[Document layout analysis data]
________________________________________
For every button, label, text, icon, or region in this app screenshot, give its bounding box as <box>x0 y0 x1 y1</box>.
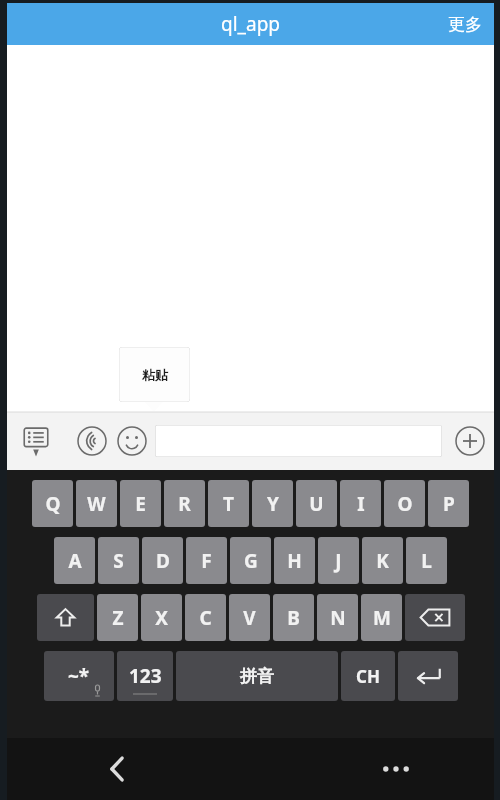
button[interactable]: CH <box>341 651 395 701</box>
button[interactable]: Menu list <box>17 422 55 460</box>
staticText: 123 <box>129 663 162 689</box>
staticText: T <box>223 491 234 517</box>
button[interactable]: 更多 <box>436 5 494 44</box>
button[interactable]: ~* <box>44 651 114 701</box>
button[interactable]: Enter <box>398 651 458 701</box>
button[interactable]: R <box>164 480 205 527</box>
staticText: Y <box>267 491 279 517</box>
staticText: I <box>357 491 365 517</box>
staticText: S <box>113 548 124 574</box>
staticText: ~* <box>68 663 90 689</box>
button[interactable]: X <box>141 594 182 641</box>
button[interactable]: P <box>428 480 469 527</box>
staticText: C <box>199 605 212 631</box>
staticText: G <box>244 548 258 574</box>
staticText: Z <box>112 605 124 631</box>
button[interactable]: C <box>185 594 226 641</box>
button[interactable]: Shift <box>37 594 94 641</box>
button[interactable]: T <box>208 480 249 527</box>
button[interactable]: U <box>296 480 337 527</box>
staticText: X <box>155 605 168 631</box>
button[interactable]: Backspace <box>405 594 465 641</box>
staticText: H <box>287 548 302 574</box>
button[interactable]: H <box>274 537 315 584</box>
button[interactable]: More options <box>452 423 488 459</box>
staticText: L <box>421 548 432 574</box>
button[interactable]: K <box>362 537 403 584</box>
button[interactable]: 123 <box>117 651 173 701</box>
button[interactable]: Y <box>252 480 293 527</box>
staticText: R <box>178 491 191 517</box>
button[interactable]: A <box>54 537 95 584</box>
button[interactable]: Q <box>32 480 73 527</box>
button[interactable]: E <box>120 480 161 527</box>
staticText: D <box>156 548 170 574</box>
staticText: CH <box>356 665 380 688</box>
button[interactable]: W <box>76 480 117 527</box>
staticText: 拼音 <box>240 666 274 687</box>
button[interactable]: I <box>340 480 381 527</box>
staticText: K <box>376 548 389 574</box>
button[interactable]: M <box>361 594 402 641</box>
staticText: M <box>373 605 391 631</box>
staticText: B <box>287 605 300 631</box>
staticText: A <box>68 548 82 574</box>
button[interactable]: N <box>317 594 358 641</box>
button[interactable]: Emoji <box>115 424 149 458</box>
staticText: 更多 <box>448 14 482 35</box>
staticText: U <box>309 491 324 517</box>
staticText: W <box>87 491 106 517</box>
staticText: P <box>443 491 455 517</box>
button[interactable]: S <box>98 537 139 584</box>
button[interactable]: F <box>186 537 227 584</box>
staticText: E <box>135 491 146 517</box>
staticText: ql_app <box>221 11 281 37</box>
staticText: 粘贴 <box>142 367 168 383</box>
button[interactable]: 拼音 <box>176 651 338 701</box>
staticText: Q <box>45 491 61 517</box>
button[interactable]: L <box>406 537 447 584</box>
button[interactable]: J <box>318 537 359 584</box>
button[interactable]: Z <box>97 594 138 641</box>
staticText: J <box>335 548 342 574</box>
button[interactable]: Message input <box>155 425 442 457</box>
button[interactable]: G <box>230 537 271 584</box>
staticText: V <box>243 605 256 631</box>
button[interactable]: Voice message <box>75 424 109 458</box>
button[interactable]: O <box>384 480 425 527</box>
button[interactable]: Recent apps <box>374 747 418 791</box>
button[interactable]: V <box>229 594 270 641</box>
staticText: F <box>201 548 212 574</box>
button[interactable]: B <box>273 594 314 641</box>
staticText: O <box>397 491 413 517</box>
button[interactable]: D <box>142 537 183 584</box>
staticText: N <box>330 605 346 631</box>
button[interactable]: Back <box>95 747 139 791</box>
button[interactable]: 粘贴 <box>119 347 190 412</box>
________________________________________
Exclude all images and retype the data precisely.

* EXPECTED OUTPUT *
For every button, label, text, icon, or region in this app screenshot, give its bounding box as <box>x0 y0 x1 y1</box>.
button[interactable]: CH <box>341 651 395 701</box>
button[interactable]: Menu list <box>17 422 55 460</box>
staticText: 123 <box>129 663 162 689</box>
staticText: T <box>223 491 234 517</box>
button[interactable]: 更多 <box>436 5 494 44</box>
button[interactable]: ~* <box>44 651 114 701</box>
button[interactable]: Enter <box>398 651 458 701</box>
button[interactable]: R <box>164 480 205 527</box>
staticText: Y <box>267 491 279 517</box>
staticText: I <box>357 491 365 517</box>
staticText: S <box>113 548 124 574</box>
staticText: ~* <box>68 663 90 689</box>
button[interactable]: X <box>141 594 182 641</box>
button[interactable]: P <box>428 480 469 527</box>
staticText: C <box>199 605 212 631</box>
staticText: G <box>244 548 258 574</box>
staticText: Z <box>112 605 124 631</box>
button[interactable]: C <box>185 594 226 641</box>
button[interactable]: Shift <box>37 594 94 641</box>
button[interactable]: T <box>208 480 249 527</box>
button[interactable]: U <box>296 480 337 527</box>
staticText: X <box>155 605 168 631</box>
button[interactable]: Backspace <box>405 594 465 641</box>
staticText: H <box>287 548 302 574</box>
button[interactable]: H <box>274 537 315 584</box>
button[interactable]: More options <box>452 423 488 459</box>
staticText: L <box>421 548 432 574</box>
button[interactable]: K <box>362 537 403 584</box>
button[interactable]: 123 <box>117 651 173 701</box>
button[interactable]: Y <box>252 480 293 527</box>
staticText: R <box>178 491 191 517</box>
button[interactable]: A <box>54 537 95 584</box>
button[interactable]: Q <box>32 480 73 527</box>
button[interactable]: E <box>120 480 161 527</box>
staticText: D <box>156 548 170 574</box>
staticText: CH <box>356 665 380 688</box>
button[interactable]: W <box>76 480 117 527</box>
staticText: 拼音 <box>240 666 274 687</box>
button[interactable]: I <box>340 480 381 527</box>
staticText: K <box>376 548 389 574</box>
button[interactable]: M <box>361 594 402 641</box>
staticText: M <box>373 605 391 631</box>
staticText: B <box>287 605 300 631</box>
staticText: A <box>68 548 82 574</box>
button[interactable]: N <box>317 594 358 641</box>
button[interactable]: Emoji <box>115 424 149 458</box>
staticText: 更多 <box>448 14 482 35</box>
staticText: U <box>309 491 324 517</box>
staticText: W <box>87 491 106 517</box>
staticText: P <box>443 491 455 517</box>
button[interactable]: S <box>98 537 139 584</box>
button[interactable]: F <box>186 537 227 584</box>
staticText: E <box>135 491 146 517</box>
staticText: ql_app <box>221 11 281 37</box>
staticText: 粘贴 <box>142 367 168 383</box>
button[interactable]: 拼音 <box>176 651 338 701</box>
staticText: Q <box>45 491 61 517</box>
button[interactable]: L <box>406 537 447 584</box>
button[interactable]: J <box>318 537 359 584</box>
button[interactable]: Z <box>97 594 138 641</box>
staticText: J <box>335 548 342 574</box>
button[interactable]: Message input <box>155 425 442 457</box>
button[interactable]: G <box>230 537 271 584</box>
staticText: V <box>243 605 256 631</box>
button[interactable]: Voice message <box>75 424 109 458</box>
button[interactable]: O <box>384 480 425 527</box>
button[interactable]: Recent apps <box>374 747 418 791</box>
button[interactable]: V <box>229 594 270 641</box>
staticText: F <box>201 548 212 574</box>
button[interactable]: B <box>273 594 314 641</box>
staticText: O <box>397 491 413 517</box>
button[interactable]: D <box>142 537 183 584</box>
staticText: N <box>330 605 346 631</box>
button[interactable]: Back <box>95 747 139 791</box>
button[interactable]: 粘贴 <box>119 347 190 412</box>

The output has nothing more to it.